The conversation around AI agents displacing enterprise software keeps getting framed as a binary: either SaaS survives or agents win. That framing flattens a distinction that actually matters.
When you look at how enterprises are deploying AI agents in 2025 and 2026, they are not replacing their systems of record - they are building orchestration layers on top of them. That sentence does a lot of work. It describes what is happening in production, as opposed to what is happening in pitch decks.
Here is the position worth defending: agents are not killing SaaS. They are making visible which SaaS was never doing real work.
The disruption is not uniform. Treating it as uniform leads to genuinely bad decisions, for investors and for the people building and buying software.
The thin tools are the ones at risk.
Tools that do one specific thing - automating a particular report, scheduling a specific kind of meeting, managing a particular support queue - are the most exposed. Gartner expects 35% of point-product SaaS tools to be replaced by AI agents or absorbed within larger ecosystems by 2030. When a general-purpose AI agent can perform the same task without a dedicated subscription, the standalone business case collapses.
That is not a prediction; it is already happening in measurable ways. Publicis Sapient reports actively reducing traditional SaaS licenses by approximately 50% - including major platforms like Adobe - by substituting them with generative AI tools and chatbots.
Thoughtworks eliminated three narrow SaaS platforms in 2025 alone, replacing them with bespoke AI workflows.
None of this is surprising when you look at what those tools were doing.
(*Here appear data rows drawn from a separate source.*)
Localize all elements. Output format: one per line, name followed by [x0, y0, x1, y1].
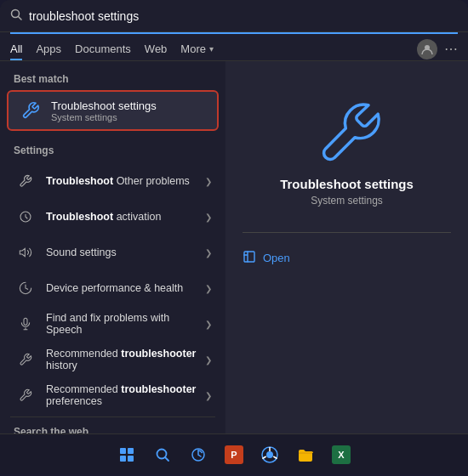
search-input[interactable]	[29, 9, 458, 23]
content-area: Best match Troubleshoot settings System …	[0, 61, 468, 434]
speech-icon	[14, 312, 37, 336]
chrome-icon	[260, 445, 279, 464]
tab-documents[interactable]: Documents	[75, 37, 131, 60]
list-item[interactable]: Recommended troubleshooter history ❯	[3, 342, 222, 377]
svg-rect-8	[244, 252, 254, 262]
settings-list: Troubleshoot Other problems ❯ Troublesho…	[0, 163, 225, 413]
activation-icon	[14, 205, 37, 229]
chevron-right-icon: ❯	[205, 248, 212, 258]
list-item[interactable]: Troubleshoot activation ❯	[3, 199, 222, 235]
right-subtitle: System settings	[311, 195, 383, 207]
widgets-icon	[191, 447, 206, 462]
taskbar: P X	[0, 434, 468, 474]
tab-more[interactable]: More ▾	[180, 37, 214, 60]
settings-label: Settings	[0, 139, 225, 160]
svg-line-1	[19, 17, 22, 20]
windows-icon	[120, 448, 134, 462]
list-item[interactable]: Sound settings ❯	[3, 235, 222, 270]
device-performance-icon	[14, 276, 37, 300]
left-panel: Best match Troubleshoot settings System …	[0, 61, 225, 434]
taskbar-chrome-button[interactable]	[254, 439, 285, 470]
taskbar-powerpoint-button[interactable]: P	[219, 439, 249, 470]
list-item[interactable]: Device performance & health ❯	[3, 270, 222, 306]
chevron-right-icon: ❯	[205, 320, 212, 329]
tab-apps[interactable]: Apps	[36, 37, 61, 60]
right-divider	[243, 232, 451, 233]
troubleshoot-icon	[19, 99, 43, 122]
nav-tabs: All Apps Documents Web More ▾ ⋯	[0, 34, 468, 61]
divider	[10, 416, 215, 417]
taskbar-search-button[interactable]	[147, 439, 178, 470]
taskbar-search-icon	[155, 447, 170, 462]
list-item[interactable]: Find and fix problems with Speech ❯	[3, 306, 222, 342]
chevron-right-icon: ❯	[205, 391, 212, 400]
settings-item-text: Device performance & health	[46, 282, 205, 294]
list-item[interactable]: Troubleshoot Other problems ❯	[3, 163, 222, 199]
best-match-title: Troubleshoot settings	[51, 99, 157, 112]
chevron-right-icon: ❯	[205, 284, 212, 293]
recommended-history-icon	[14, 348, 37, 371]
chevron-right-icon: ❯	[205, 355, 212, 365]
files-icon	[296, 445, 315, 464]
settings-item-text: Recommended troubleshooter history	[46, 348, 205, 371]
right-title: Troubleshoot settings	[280, 177, 414, 191]
settings-item-text: Find and fix problems with Speech	[46, 312, 205, 336]
nav-right: ⋯	[417, 39, 458, 60]
troubleshoot-other-icon	[14, 169, 37, 193]
svg-marker-4	[20, 248, 25, 256]
list-item[interactable]: Recommended troubleshooter preferences ❯	[3, 377, 222, 413]
best-match-item[interactable]: Troubleshoot settings System settings	[7, 90, 219, 131]
best-match-label: Best match	[0, 68, 225, 88]
start-button[interactable]	[111, 439, 142, 470]
chevron-right-icon: ❯	[205, 177, 212, 186]
taskbar-excel-button[interactable]: X	[326, 439, 357, 470]
chevron-down-icon: ▾	[209, 44, 214, 54]
settings-item-text: Troubleshoot Other problems	[46, 175, 205, 187]
settings-item-text: Recommended troubleshooter preferences	[46, 383, 205, 407]
open-label: Open	[263, 252, 290, 264]
open-button[interactable]: Open	[243, 246, 290, 269]
svg-point-13	[266, 451, 273, 458]
powerpoint-icon: P	[225, 445, 243, 464]
excel-icon: X	[332, 445, 351, 464]
search-web-label: Search the web	[0, 421, 225, 434]
tab-web[interactable]: Web	[145, 37, 168, 60]
chevron-right-icon: ❯	[205, 212, 212, 222]
more-options-button[interactable]: ⋯	[444, 41, 458, 57]
app-icon-large	[313, 95, 381, 163]
right-panel: Troubleshoot settings System settings Op…	[225, 61, 468, 434]
search-window: All Apps Documents Web More ▾ ⋯ Best mat…	[0, 0, 468, 434]
sound-icon	[14, 241, 37, 264]
user-avatar[interactable]	[417, 39, 437, 60]
search-bar	[0, 0, 468, 32]
taskbar-files-button[interactable]	[290, 439, 321, 470]
svg-rect-5	[24, 318, 27, 325]
best-match-text: Troubleshoot settings System settings	[51, 99, 157, 122]
tab-all[interactable]: All	[10, 37, 22, 60]
search-icon	[10, 8, 22, 23]
svg-line-10	[165, 457, 168, 461]
settings-item-text: Sound settings	[46, 246, 205, 258]
settings-item-text: Troubleshoot activation	[46, 211, 205, 223]
open-icon	[243, 250, 256, 266]
recommended-preferences-icon	[14, 383, 37, 407]
best-match-subtitle: System settings	[51, 112, 157, 122]
taskbar-widgets-button[interactable]	[183, 439, 214, 470]
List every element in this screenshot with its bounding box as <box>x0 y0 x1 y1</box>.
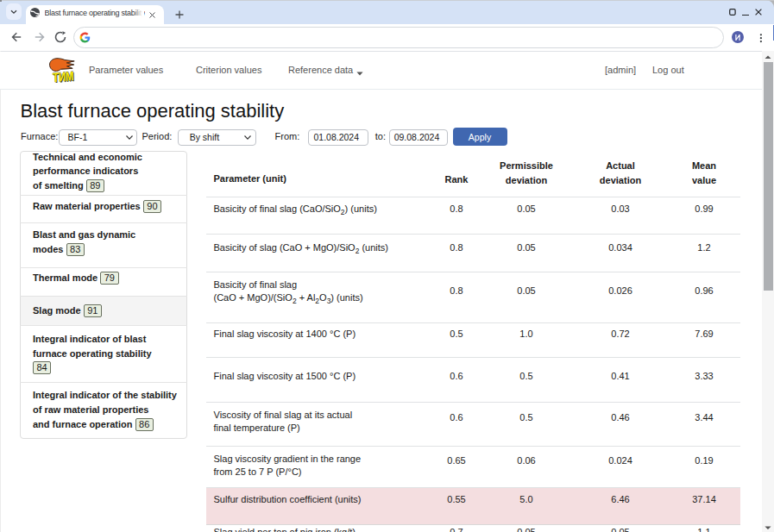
svg-text:ТИМ: ТИМ <box>53 68 74 84</box>
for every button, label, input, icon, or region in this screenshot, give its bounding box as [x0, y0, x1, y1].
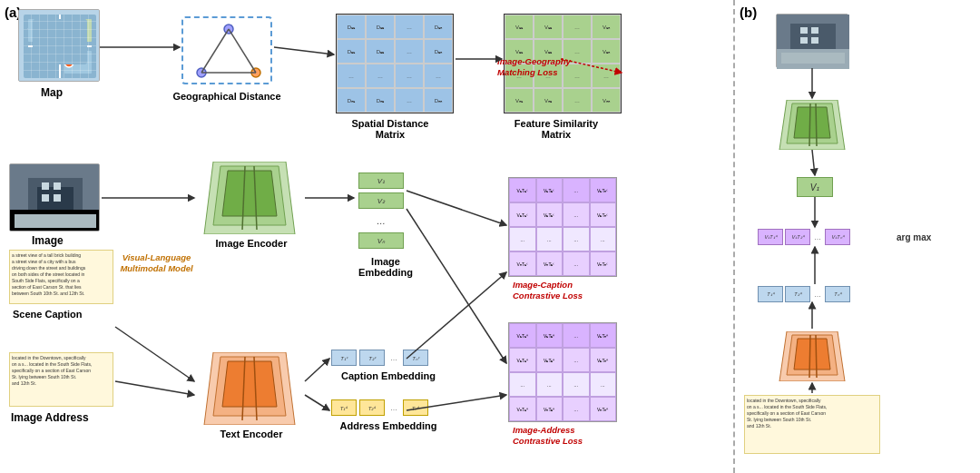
map-label: Map — [41, 86, 63, 99]
b-street-image — [776, 14, 848, 68]
panel-b: (b) — [735, 0, 980, 473]
image-label: Image — [32, 234, 64, 247]
address-text-box: located in the Downtown, specifically on… — [9, 352, 113, 407]
b-green-encoder — [776, 100, 848, 150]
panel-b-label: (b) — [740, 5, 757, 20]
svg-rect-60 — [811, 37, 818, 44]
geo-distance-label: Geographical Distance — [168, 91, 286, 102]
svg-line-45 — [115, 381, 194, 395]
caption-embedding-row: T₁ᶜ T₂ᶜ … Tₙᶜ — [331, 350, 428, 366]
scene-caption-box: a street view of a tall brick building a… — [9, 250, 113, 304]
b-v1-box: V₁ — [797, 177, 833, 197]
map-image — [18, 9, 100, 82]
svg-rect-58 — [811, 27, 818, 34]
ia-loss-label: Image-AddressContrastive Loss — [513, 425, 583, 448]
ic-loss-matrix: V₁T₁ᶜ V₁T₂ᶜ … V₁Tₙᶜ V₂T₁ᶜ V₂T₂ᶜ … V₂Tₙᶜ … — [508, 177, 617, 277]
svg-rect-59 — [800, 37, 808, 44]
svg-rect-28 — [54, 194, 61, 202]
image-encoder-label: Image Encoder — [201, 238, 301, 249]
b-product-row: V₁T₁ᴬ V₁T₂ᴬ … V₁Tₙᴬ — [758, 229, 850, 245]
ic-loss-label: Image-CaptionContrastive Loss — [513, 280, 583, 302]
svg-rect-5 — [28, 19, 55, 42]
svg-line-69 — [809, 335, 810, 378]
svg-rect-24 — [15, 214, 96, 228]
caption-embed-label: Caption Embedding — [334, 370, 443, 381]
svg-line-72 — [812, 150, 815, 175]
scene-caption-label: Scene Caption — [13, 309, 82, 320]
address-embedding-row: T₁ᴬ T₂ᴬ … Tₙᴬ — [331, 399, 428, 416]
b-t-row: T₁ᴬ T₂ᴬ … Tₙᴬ — [758, 286, 850, 302]
svg-line-4 — [28, 28, 83, 64]
svg-line-70 — [816, 335, 817, 378]
svg-rect-27 — [42, 194, 49, 202]
svg-line-11 — [46, 26, 74, 30]
vl-model-label: Visual-LanguageMultimodal Model — [104, 252, 209, 275]
svg-marker-63 — [794, 107, 830, 138]
svg-point-9 — [69, 22, 78, 31]
image-embed-label: Image Embedding — [349, 256, 422, 278]
svg-rect-0 — [19, 10, 100, 82]
image-address-label: Image Address — [11, 411, 89, 424]
street-image — [9, 163, 100, 232]
svg-line-13 — [46, 30, 69, 63]
b-address-box: located in the Downtown, specifically on… — [744, 395, 880, 454]
spatial-matrix: D₁₁ D₁₂ … D₁ₙ D₂₁ D₂₂ … D₂ₙ … … … … Dₙ₁ … — [336, 14, 454, 113]
image-embedding-col: V₁ V₂ … Vₙ — [358, 172, 404, 249]
image-encoder — [195, 162, 304, 234]
svg-line-47 — [305, 395, 329, 410]
argmax-label: arg max — [897, 232, 931, 242]
svg-line-65 — [816, 103, 817, 146]
svg-marker-68 — [794, 339, 830, 370]
svg-line-17 — [201, 29, 229, 73]
ig-matching-loss: Image-Geography Matching Loss — [497, 56, 606, 79]
svg-line-64 — [809, 103, 810, 146]
svg-line-46 — [305, 359, 329, 381]
address-embed-label: Address Embedding — [334, 420, 443, 431]
svg-line-12 — [69, 26, 74, 63]
svg-line-50 — [407, 209, 506, 363]
feat-matrix-label: Feature SimilarityMatrix — [493, 118, 620, 140]
geo-distance-box — [181, 16, 272, 84]
svg-line-40 — [274, 47, 334, 54]
svg-line-48 — [407, 191, 506, 225]
text-encoder — [195, 352, 304, 425]
svg-rect-57 — [800, 27, 808, 34]
spatial-matrix-label: Spatial DistanceMatrix — [327, 118, 454, 140]
main-container: (a) — [0, 0, 980, 473]
svg-point-10 — [64, 58, 74, 67]
svg-rect-7 — [64, 19, 92, 42]
svg-point-8 — [42, 25, 51, 34]
svg-rect-1 — [24, 15, 96, 78]
svg-line-18 — [229, 29, 256, 73]
text-encoder-label: Text Encoder — [201, 429, 301, 439]
svg-marker-36 — [222, 361, 277, 407]
svg-rect-25 — [42, 182, 49, 190]
b-orange-encoder — [776, 331, 848, 381]
panel-a: (a) — [0, 0, 735, 473]
svg-rect-6 — [64, 51, 92, 74]
svg-rect-56 — [781, 53, 845, 64]
svg-marker-31 — [222, 171, 277, 216]
svg-line-44 — [115, 327, 194, 381]
svg-rect-26 — [54, 182, 61, 190]
ia-loss-matrix: V₁T₁ᴬ V₁T₂ᴬ … V₁Tₙᴬ V₂T₁ᴬ V₂T₂ᴬ … V₂Tₙᴬ … — [508, 322, 617, 422]
svg-line-49 — [407, 272, 506, 359]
A dedicated subscription for social scheduling, SEO reporting, or email sequence management is, in most implementations, a thin layer of UI over an API and a database. The moment an agent can read from and write to that same data, the subscription becomes overhead.
What survives - and why.
For use cases such as underwriting, a system that provides a correct answer six out of ten times is insufficient. These processes demand 100% consistency, which current probabilistic models struggle to guarantee without extensive re-engineering. The deterministic systems are not being disrupted; the operator is.
This is the distinction that the "SaaSpocalypse" coverage largely misses. Tools with deep data moats - years of transactional history, compliance audit trails, network effects from thousands of interconnected customers - are not going anywhere. Their value is not the interface. It is the data underneath it, and the trust that it is correct. When agents are the primary users, you don't need a beautiful UI. You need clean APIs, reliable data models, and agentic orchestration layers. The companies that have those things are in a completely different position from those that have spent the last decade perfecting dashboards.
A CRM or an ERP is not under threat from agents. It is becoming the backend that agents depend on. Rather than navigating multiple specialized applications, users interact with AI agents that orchestrate workflows across systems, generating insights, taking actions, and managing processes without requiring direct software interaction. The system of record still has to exist for the orchestration to mean anything.
The steelman for the "SaaS is over" camp.
The bull case for full disruption is real and worth taking seriously. When one user equipped with AI agents can accomplish the work of five traditional employees, the per-seat pricing model that has underpinned SaaS economics for two decades begins to collapse.
IDC predicts that by 2028, pure seat-based pricing will be obsolete, with 70% of software vendors refactoring their pricing strategies around new value metrics, such as consumption, outcomes, or organizational capability.
That pricing shift is structural, not cosmetic. If you are charging per seat and agents mean you need fewer seats, the revenue model breaks even if the software is valuable. The vendors who survive this transition are the ones who can pivot to outcome-based pricing before their growth rate makes the problem undeniable. Parts of, or even entire, enterprise applications could eventually be replaced by agents. Deloitte predicts this future may ultimately come to pass for some enterprise applications, but it will likely take at least five years or more to come to fruition, even with the rapid pace of technological development.
Five years is not "never." But it is enough time to make bad decisions in both directions - cancelling software that is actually load-bearing, or paying for software that an agent could replace this quarter.
The practical test.
The question to ask about any tool in your stack is not "can an agent do this?" The question is: what happens to the data if you cancel? If the answer is "we export a CSV and move on," that tool was a form with a monthly fee. If the answer is "we lose audit history, integrations, or network access we cannot replicate," that tool has a moat.
A teammate like Beagle sits inside Slack and Teams precisely because the context it needs - decisions, updates, handoffs - already lives there. It does not replace the systems those conversations reference. It connects them.
The agents-versus-SaaS debate will keep generating breathless analysis. Most of it is answering the wrong question. The right question is older and simpler: what is this tool actually doing, and for whom?
That question was worth asking before agents existed. It is just easier to avoid now that there is a culprit to blame.